Yesterday, March 19, Judge Brown of the U.S. District Court for the Southern District of Texas enjoined the 2023 WOTUS rule in Texas and Idaho, finding “a substantial likelihood that the 2023 Rule exceeds the Agencies’ statutory authority under the Act.”
The rule has been challenged by 24 other states (West Virginia, North Dakota, Georgia, Iowa, Alabama, Alaska, Arkansas, Florida, Indiana, Kansas, Louisiana, Mississippi, Missouri, Montana, Nebraska, New Hampshire, Ohio, Oklahoma, South Carolina, South Dakota, Tennessee, Utah, and Wyoming, and the Commonwealth of Virginia) in the District of North Dakota but that court has not yet ruled on their motion for preliminary injunction. So, as of today, the 2023 WOTUS rule is in effect in all states but Texas and Idaho.
A few excerpts from Judge Brown’s decision are interesting:
- “But the EPA and the Corps (“the Agencies”) do not have unbridled jurisdiction to regulate all the nation’s waters’.

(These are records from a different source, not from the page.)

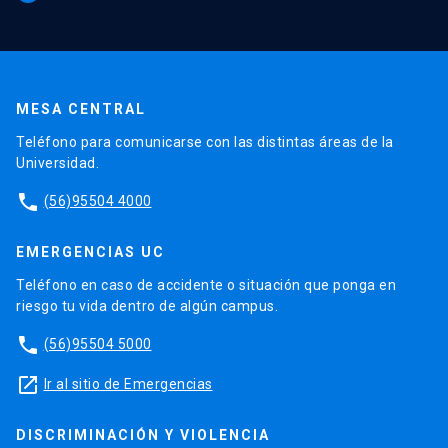
MESA CENTRAL
Teléfono para comunicarse con las distintas áreas de la
Universidad.
phone
(56)95504 4000
EMERGENCIAS UC
Teléfono en caso de accidente o situación que ponga en
riesgo tu vida dentro de algún campus.
phone
(56)95504 5000
launch
Ir al sitio de Emergencias
DISCRIMINACIÓN Y VIOLENCIA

- “Though there is much the court could say, two aspects of the 2023 Rule make the plaintiffs particularly likely to succeed on the merits—first, the Rule’s significant-nexus test, and second, the Rule’s categorical extension of federal jurisdiction over all interstate waters, regardless of navigability.”

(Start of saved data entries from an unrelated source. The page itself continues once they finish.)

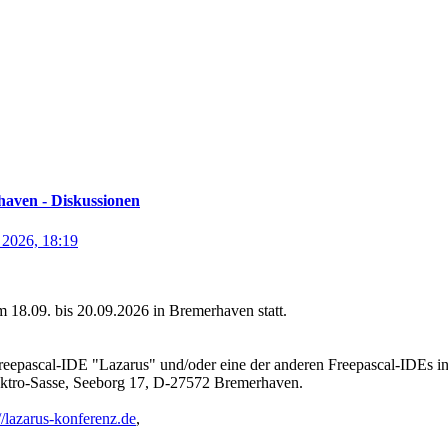
aven - Diskussionen
 2026, 18:19
 18.09. bis 20.09.2026 in Bremerhaven statt.
Freepascal-IDE "Lazarus" und/oder eine der anderen Freepascal-IDEs int
ektro-Sasse, Seeborg 17, D-27572 Bremerhaven.
://lazarus-konferenz.de
,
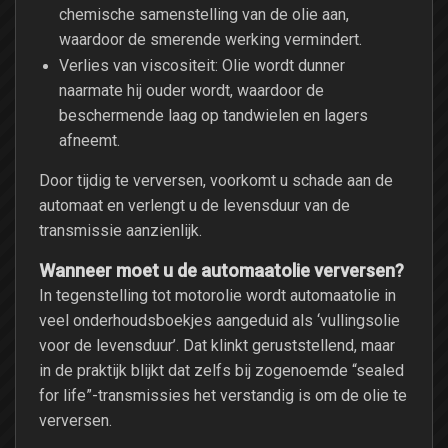
chemische samenstelling van de olie aan,
waardoor de smerende werking vermindert.
Verlies van viscositeit: Olie wordt dunner
naarmate hij ouder wordt, waardoor de
beschermende laag op tandwielen en lagers
afneemt.
Door tijdig te verversen, voorkomt u schade aan de
automaat en verlengt u de levensduur van de
transmissie aanzienlijk.
Wanneer moet u de automaatolie verversen?
In tegenstelling tot motorolie wordt automaatolie in
veel onderhoudsboekjes aangeduid als ‘vullingsolie
voor de levensduur’. Dat klinkt geruststellend, maar
in de praktijk blijkt dat zelfs bij zogenoemde “sealed
for life”-transmissies het verstandig is om de olie te
verversen.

- “In both SWANCC and in this case, the boundaries—if any—that the word “navigable” places on “waters of the United States” unavoidably “alters the federal-state framework,” id. at 173, because the Rule invokes “categorical protections for interstate waters, regardless of their navigability,” 88 Fed. Reg. at 3072. The Agencies’ effort to read navigability out of the statute’s text to permit categorical encroachment on States’ rights raises constitutional questions this court should—if any other reasonable interpretation of the Act exists—avoid. See SWANCC, 531 U.S. at 173.”
- “Even if it is appropriate to use Justice Kennedy’s significant-nexus test to establish jurisdiction, “the Rule is unlikely to withstand judicial review because its version of the significant-nexus test is materially different from the standard Justice Kennedy articulated in Rapanos. See 20 Dkt. 12 (arguing that “the Rule expands federal jurisdiction over features that Justice Kennedy [did not], such as ephemeral drainages, many ditches, and non-navigable interstate waters”) (citing Rapanos, 547 U.S. at 784 (Kennedy, J., concurring)).”

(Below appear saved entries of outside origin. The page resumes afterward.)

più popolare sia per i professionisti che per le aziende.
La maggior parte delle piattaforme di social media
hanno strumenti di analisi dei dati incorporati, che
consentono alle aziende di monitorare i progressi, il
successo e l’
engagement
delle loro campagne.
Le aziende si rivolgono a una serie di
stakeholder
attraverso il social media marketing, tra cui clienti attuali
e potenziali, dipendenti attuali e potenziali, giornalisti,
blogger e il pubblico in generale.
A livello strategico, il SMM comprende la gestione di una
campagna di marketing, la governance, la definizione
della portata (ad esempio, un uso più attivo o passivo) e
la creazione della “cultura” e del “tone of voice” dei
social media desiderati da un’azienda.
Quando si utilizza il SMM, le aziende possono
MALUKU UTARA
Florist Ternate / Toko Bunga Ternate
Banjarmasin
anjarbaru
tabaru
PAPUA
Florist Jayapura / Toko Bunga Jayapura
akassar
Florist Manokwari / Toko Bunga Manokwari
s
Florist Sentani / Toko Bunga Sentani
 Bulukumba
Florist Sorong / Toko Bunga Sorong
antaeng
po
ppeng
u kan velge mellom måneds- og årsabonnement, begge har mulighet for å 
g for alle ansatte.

And EPA’s claim that the rule represents the status quo hurt their argument against a preliminary injunction:
“Taking as genuine the federal defendants’ convictions that the Rule’s differences from the status quo are “slight,” id. at 17, it is difficult to see how an injunction will harm the Agencies as this court considers the merits. And if the intervenor–defendant is correct that the Rule will expand the waters that come under the Agencies’ jurisdiction, then the equities would favor granting an injunction—rather than denying one—to preserve the status quo.”
A lot more to come (including the Supreme Court’s Sackett decision), but this opinion may provide a hint as to where this issue is headed.